### [Work task]
In the records below, begin at the line that has "olarak alanında her zaman" and stop after the line that has "binmek yerine daha"; quote those lines verbatim and nothing more.

+++++

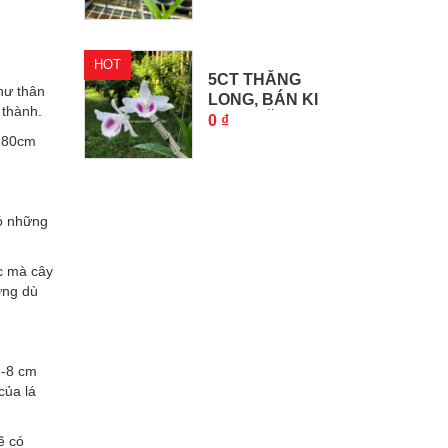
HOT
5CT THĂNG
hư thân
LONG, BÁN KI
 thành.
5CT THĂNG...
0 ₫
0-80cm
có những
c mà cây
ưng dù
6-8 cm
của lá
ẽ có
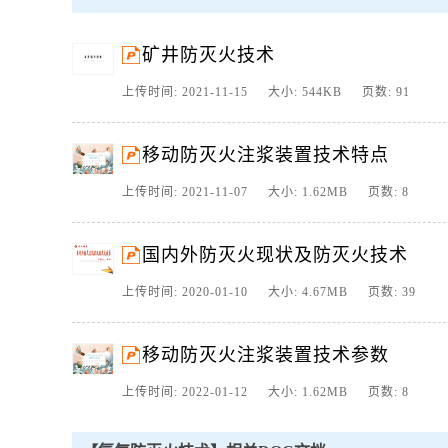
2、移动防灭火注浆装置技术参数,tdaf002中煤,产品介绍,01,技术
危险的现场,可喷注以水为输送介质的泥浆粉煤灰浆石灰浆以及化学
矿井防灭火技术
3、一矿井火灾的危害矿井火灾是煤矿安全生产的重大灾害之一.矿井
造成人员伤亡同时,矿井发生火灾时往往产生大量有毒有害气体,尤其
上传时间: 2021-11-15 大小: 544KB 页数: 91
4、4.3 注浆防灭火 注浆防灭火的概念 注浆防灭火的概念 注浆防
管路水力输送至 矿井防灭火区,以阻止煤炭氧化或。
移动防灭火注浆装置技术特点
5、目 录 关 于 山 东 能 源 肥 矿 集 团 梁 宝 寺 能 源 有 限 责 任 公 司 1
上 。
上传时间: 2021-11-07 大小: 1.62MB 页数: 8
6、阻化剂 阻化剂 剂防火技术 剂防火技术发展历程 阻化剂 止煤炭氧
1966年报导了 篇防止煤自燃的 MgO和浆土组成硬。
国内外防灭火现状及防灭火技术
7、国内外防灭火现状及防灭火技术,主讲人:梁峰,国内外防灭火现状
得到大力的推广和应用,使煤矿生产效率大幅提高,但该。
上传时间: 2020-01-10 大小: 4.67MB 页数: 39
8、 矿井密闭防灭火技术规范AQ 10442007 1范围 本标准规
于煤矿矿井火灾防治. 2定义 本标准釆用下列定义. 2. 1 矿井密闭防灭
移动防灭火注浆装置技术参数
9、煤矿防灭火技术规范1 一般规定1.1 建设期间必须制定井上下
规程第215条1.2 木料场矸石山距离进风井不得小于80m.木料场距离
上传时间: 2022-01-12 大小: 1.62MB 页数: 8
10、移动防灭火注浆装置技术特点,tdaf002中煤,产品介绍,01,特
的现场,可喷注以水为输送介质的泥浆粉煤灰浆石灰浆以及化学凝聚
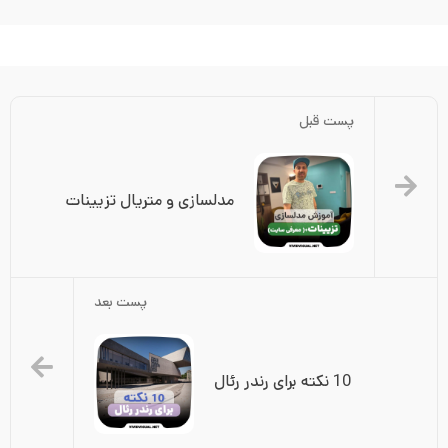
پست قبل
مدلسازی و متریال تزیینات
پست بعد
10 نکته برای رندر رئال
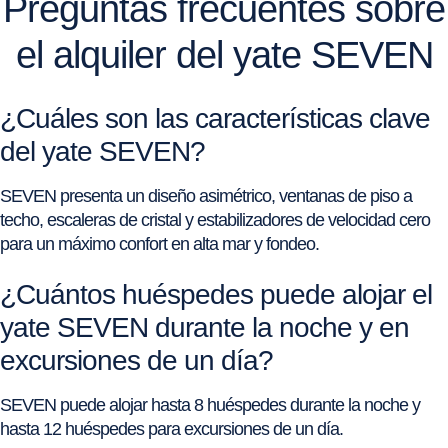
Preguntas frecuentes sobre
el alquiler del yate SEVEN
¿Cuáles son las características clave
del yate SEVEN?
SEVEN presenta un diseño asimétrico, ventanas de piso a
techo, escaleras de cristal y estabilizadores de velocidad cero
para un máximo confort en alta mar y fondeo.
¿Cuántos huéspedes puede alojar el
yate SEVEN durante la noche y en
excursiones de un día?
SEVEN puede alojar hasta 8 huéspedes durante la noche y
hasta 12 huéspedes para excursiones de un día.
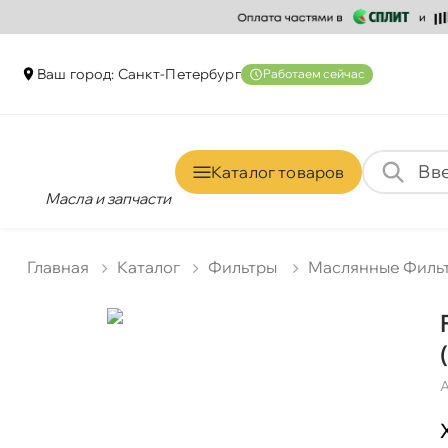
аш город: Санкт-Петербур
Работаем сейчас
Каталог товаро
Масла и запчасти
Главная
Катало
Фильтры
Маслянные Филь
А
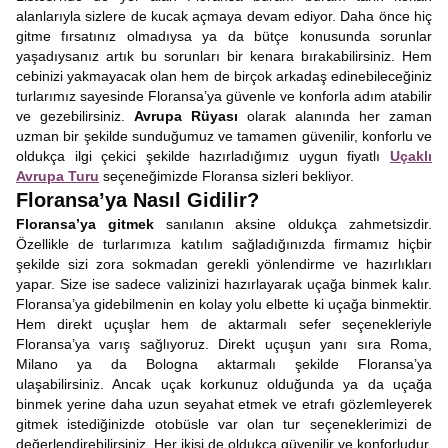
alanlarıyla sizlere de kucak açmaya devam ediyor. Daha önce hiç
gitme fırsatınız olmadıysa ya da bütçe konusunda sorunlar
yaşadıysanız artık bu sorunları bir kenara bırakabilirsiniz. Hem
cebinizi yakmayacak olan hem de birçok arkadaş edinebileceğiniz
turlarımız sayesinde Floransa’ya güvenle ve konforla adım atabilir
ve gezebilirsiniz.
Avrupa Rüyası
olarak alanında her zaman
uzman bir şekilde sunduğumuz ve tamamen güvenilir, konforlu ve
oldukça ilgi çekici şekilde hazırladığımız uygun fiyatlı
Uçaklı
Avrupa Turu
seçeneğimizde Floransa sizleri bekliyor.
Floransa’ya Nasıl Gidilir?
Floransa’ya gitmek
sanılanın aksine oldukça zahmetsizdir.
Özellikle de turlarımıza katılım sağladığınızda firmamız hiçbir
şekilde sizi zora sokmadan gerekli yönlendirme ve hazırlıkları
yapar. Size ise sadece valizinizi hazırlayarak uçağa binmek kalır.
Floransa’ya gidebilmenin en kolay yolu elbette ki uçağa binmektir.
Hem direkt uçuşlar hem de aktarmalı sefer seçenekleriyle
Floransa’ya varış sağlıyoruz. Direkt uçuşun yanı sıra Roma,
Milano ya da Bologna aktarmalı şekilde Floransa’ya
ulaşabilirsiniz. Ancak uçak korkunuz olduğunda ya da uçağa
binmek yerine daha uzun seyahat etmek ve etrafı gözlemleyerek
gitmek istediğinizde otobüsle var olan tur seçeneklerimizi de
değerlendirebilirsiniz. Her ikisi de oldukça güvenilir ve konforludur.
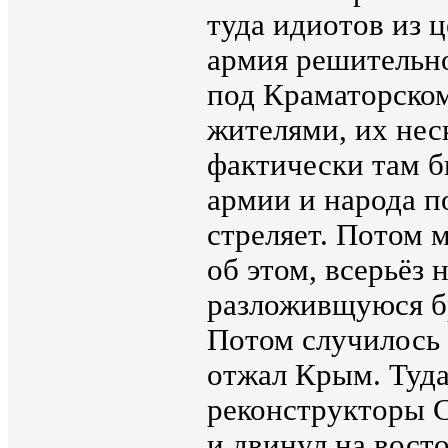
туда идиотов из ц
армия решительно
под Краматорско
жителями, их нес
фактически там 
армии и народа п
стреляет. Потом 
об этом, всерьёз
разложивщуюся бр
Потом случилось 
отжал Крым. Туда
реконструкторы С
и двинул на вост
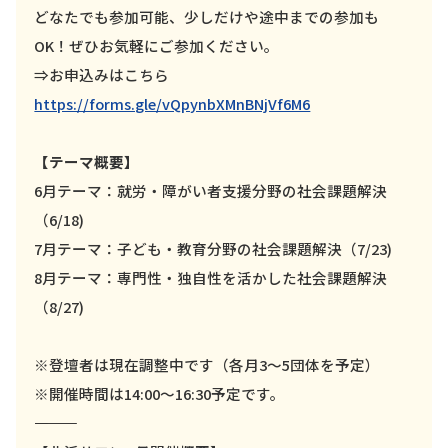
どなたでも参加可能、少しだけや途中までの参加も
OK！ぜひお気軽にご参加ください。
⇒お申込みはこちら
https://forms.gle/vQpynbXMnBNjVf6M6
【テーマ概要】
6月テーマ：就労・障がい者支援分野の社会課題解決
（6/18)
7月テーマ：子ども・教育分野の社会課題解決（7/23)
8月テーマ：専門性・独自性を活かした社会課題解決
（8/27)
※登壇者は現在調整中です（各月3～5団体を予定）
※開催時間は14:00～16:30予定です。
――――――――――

+++++

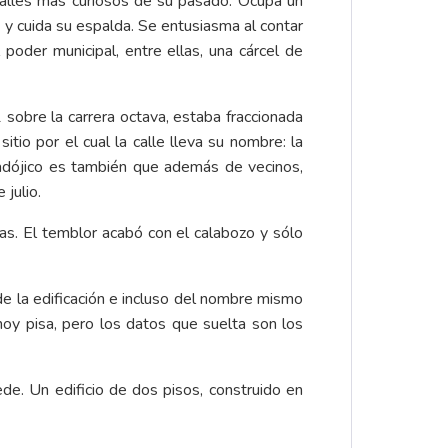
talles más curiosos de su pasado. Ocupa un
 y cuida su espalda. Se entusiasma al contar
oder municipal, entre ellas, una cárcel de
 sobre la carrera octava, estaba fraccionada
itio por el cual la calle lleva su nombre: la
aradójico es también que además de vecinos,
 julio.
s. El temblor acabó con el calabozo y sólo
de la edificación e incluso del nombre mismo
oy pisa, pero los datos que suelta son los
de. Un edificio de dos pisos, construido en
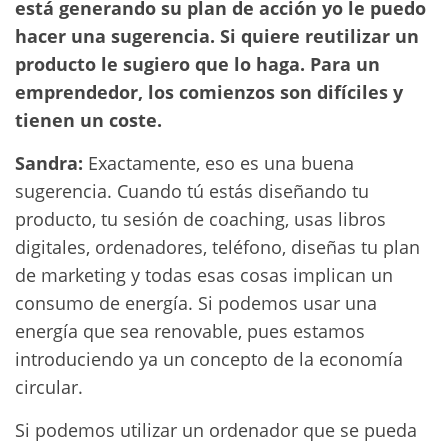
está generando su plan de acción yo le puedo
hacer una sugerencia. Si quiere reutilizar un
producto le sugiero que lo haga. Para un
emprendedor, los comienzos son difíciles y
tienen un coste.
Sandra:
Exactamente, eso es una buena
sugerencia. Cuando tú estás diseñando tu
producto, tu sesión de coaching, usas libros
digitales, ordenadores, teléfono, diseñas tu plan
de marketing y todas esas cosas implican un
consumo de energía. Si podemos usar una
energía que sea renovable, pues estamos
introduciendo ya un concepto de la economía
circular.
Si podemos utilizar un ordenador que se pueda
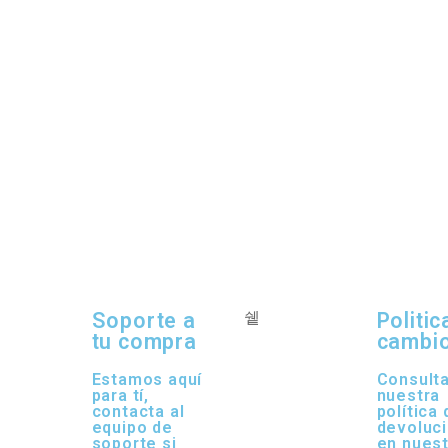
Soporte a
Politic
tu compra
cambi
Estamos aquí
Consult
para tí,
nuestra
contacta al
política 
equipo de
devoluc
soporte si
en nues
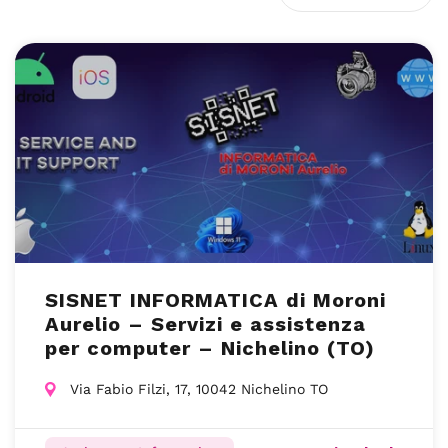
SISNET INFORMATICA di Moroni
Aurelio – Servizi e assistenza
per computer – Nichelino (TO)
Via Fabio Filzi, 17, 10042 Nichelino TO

+++++

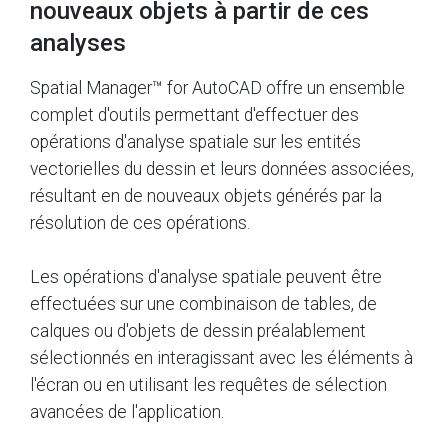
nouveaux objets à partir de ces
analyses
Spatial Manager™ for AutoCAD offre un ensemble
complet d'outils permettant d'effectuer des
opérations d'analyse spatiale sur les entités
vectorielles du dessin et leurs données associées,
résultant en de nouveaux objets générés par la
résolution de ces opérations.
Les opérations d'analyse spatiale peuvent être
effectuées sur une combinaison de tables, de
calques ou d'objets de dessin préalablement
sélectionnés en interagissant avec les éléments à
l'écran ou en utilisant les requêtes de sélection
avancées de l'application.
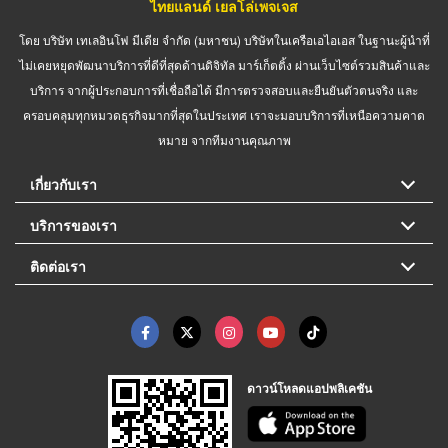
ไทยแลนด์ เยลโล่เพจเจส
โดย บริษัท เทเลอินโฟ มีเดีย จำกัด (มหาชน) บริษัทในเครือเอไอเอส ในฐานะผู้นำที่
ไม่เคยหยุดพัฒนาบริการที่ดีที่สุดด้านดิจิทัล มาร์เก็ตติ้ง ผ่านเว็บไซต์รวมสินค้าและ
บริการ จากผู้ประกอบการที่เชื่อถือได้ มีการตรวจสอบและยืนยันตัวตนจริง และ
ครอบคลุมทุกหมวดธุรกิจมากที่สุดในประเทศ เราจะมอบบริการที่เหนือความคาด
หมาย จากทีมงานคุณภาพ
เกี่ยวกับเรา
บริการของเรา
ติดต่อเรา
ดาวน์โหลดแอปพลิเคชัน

+++++

### [Answer to the problem]
olarak alanında her zaman
uzman bir şekilde sunduğumuz ve tamamen güvenilir, konforlu ve
oldukça ilgi çekici şekilde hazırladığımız uygun fiyatlı
Uçaklı
Avrupa Turu
seçeneğimizde Floransa sizleri bekliyor.
Floransa’ya Nasıl Gidilir?
Floransa’ya gitmek
sanılanın aksine oldukça zahmetsizdir.
Özellikle de turlarımıza katılım sağladığınızda firmamız hiçbir
şekilde sizi zora sokmadan gerekli yönlendirme ve hazırlıkları
yapar. Size ise sadece valizinizi hazırlayarak uçağa binmek kalır.
Floransa’ya gidebilmenin en kolay yolu elbette ki uçağa binmektir.
Hem direkt uçuşlar hem de aktarmalı sefer seçenekleriyle
Floransa’ya varış sağlıyoruz. Direkt uçuşun yanı sıra Roma,
Milano ya da Bologna aktarmalı şekilde Floransa’ya
ulaşabilirsiniz. Ancak uçak korkunuz olduğunda ya da uçağa
binmek yerine daha uzun seyahat etmek ve etrafı gözlemleyerek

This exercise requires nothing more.